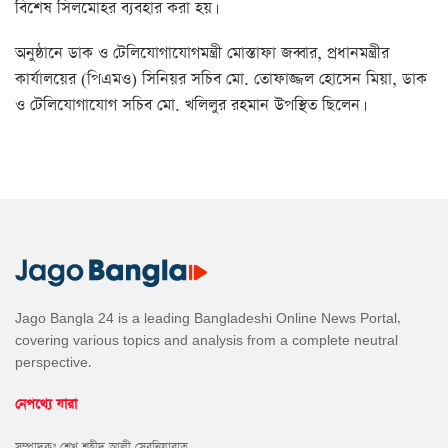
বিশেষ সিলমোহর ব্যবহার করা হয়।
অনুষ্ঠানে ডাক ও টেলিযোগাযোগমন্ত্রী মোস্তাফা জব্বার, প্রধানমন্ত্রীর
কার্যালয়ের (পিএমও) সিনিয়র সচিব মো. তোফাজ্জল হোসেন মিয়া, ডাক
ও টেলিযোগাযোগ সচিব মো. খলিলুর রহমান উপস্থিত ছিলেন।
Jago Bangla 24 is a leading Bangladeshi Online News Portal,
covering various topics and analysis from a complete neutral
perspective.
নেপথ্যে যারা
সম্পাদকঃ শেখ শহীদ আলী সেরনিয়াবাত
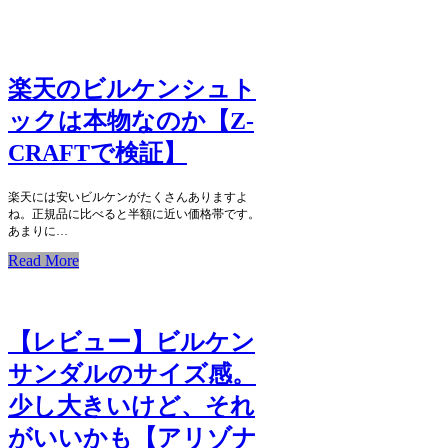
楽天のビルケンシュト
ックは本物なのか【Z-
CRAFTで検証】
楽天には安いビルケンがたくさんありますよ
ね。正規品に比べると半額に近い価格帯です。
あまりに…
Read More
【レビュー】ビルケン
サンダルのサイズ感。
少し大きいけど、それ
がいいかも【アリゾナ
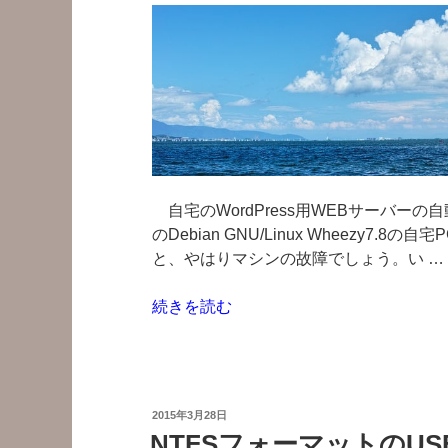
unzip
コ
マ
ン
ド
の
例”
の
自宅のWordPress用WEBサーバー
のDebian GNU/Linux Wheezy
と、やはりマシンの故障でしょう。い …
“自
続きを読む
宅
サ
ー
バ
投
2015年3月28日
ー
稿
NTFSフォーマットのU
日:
· · · ·
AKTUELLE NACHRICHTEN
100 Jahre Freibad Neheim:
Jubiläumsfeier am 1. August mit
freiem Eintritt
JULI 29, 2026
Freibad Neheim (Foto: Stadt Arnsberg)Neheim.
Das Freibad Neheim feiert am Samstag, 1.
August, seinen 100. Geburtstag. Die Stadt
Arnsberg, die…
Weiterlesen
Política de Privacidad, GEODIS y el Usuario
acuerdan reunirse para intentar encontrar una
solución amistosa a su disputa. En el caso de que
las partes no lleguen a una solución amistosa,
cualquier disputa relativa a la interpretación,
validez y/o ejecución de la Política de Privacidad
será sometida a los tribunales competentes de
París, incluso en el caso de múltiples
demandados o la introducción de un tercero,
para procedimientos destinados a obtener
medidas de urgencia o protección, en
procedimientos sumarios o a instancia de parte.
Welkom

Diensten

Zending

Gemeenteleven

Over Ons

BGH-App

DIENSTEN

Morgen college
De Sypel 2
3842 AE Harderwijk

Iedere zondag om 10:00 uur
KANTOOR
· · · ·
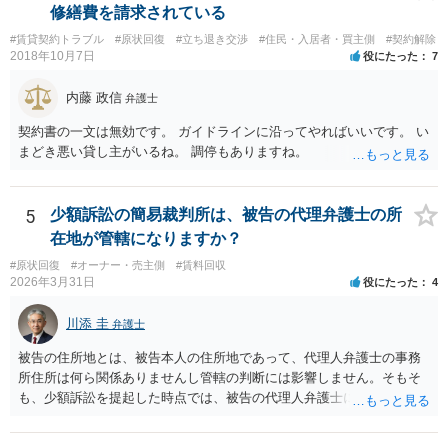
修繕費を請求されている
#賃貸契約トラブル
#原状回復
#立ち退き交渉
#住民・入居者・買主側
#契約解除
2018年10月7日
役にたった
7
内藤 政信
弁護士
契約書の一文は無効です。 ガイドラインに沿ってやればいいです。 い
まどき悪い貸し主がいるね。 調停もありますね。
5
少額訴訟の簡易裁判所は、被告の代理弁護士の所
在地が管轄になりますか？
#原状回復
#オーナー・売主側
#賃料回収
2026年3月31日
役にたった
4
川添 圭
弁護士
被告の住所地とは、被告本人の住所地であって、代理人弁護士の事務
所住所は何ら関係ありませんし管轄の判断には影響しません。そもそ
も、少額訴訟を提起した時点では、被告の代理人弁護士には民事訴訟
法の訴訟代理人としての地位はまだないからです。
· · · ·
* **What the exercise asks**:
Restate word for word every line from the one with "বিশেষ সিলমোহর ব্যবহার করা হয়।" up to and including the one with "のDebian GNU/Linux Wheezy" in the records above, minus the pictures.

* **Final answer**:
বিশেষ সিলমোহর ব্যবহার করা হয়।
অনুষ্ঠানে ডাক ও টেলিযোগাযোগমন্ত্রী মোস্তাফা জব্বার, প্রধানমন্ত্রীর
কার্যালয়ের (পিএমও) সিনিয়র সচিব মো. তোফাজ্জল হোসেন মিয়া, ডাক
ও টেলিযোগাযোগ সচিব মো. খলিলুর রহমান উপস্থিত ছিলেন।
Jago Bangla 24 is a leading Bangladeshi Online News Portal,
covering various topics and analysis from a complete neutral
perspective.
নেপথ্যে যারা
সম্পাদকঃ শেখ শহীদ আলী সেরনিয়াবাত
楽天のビルケンシュト
ックは本物なのか【Z-
CRAFTで検証】
楽天には安いビルケンがたくさんありますよ
ね。正規品に比べると半額に近い価格帯です。
あまりに…
Read More
【レビュー】ビルケン
サンダルのサイズ感。
少し大きいけど、それ
がいいかも【アリゾナ
unzip
コ
マ
ン
ド
の
例”
の
自宅のWordPress用WEBサーバー
のDebian GNU/Linux Wheezy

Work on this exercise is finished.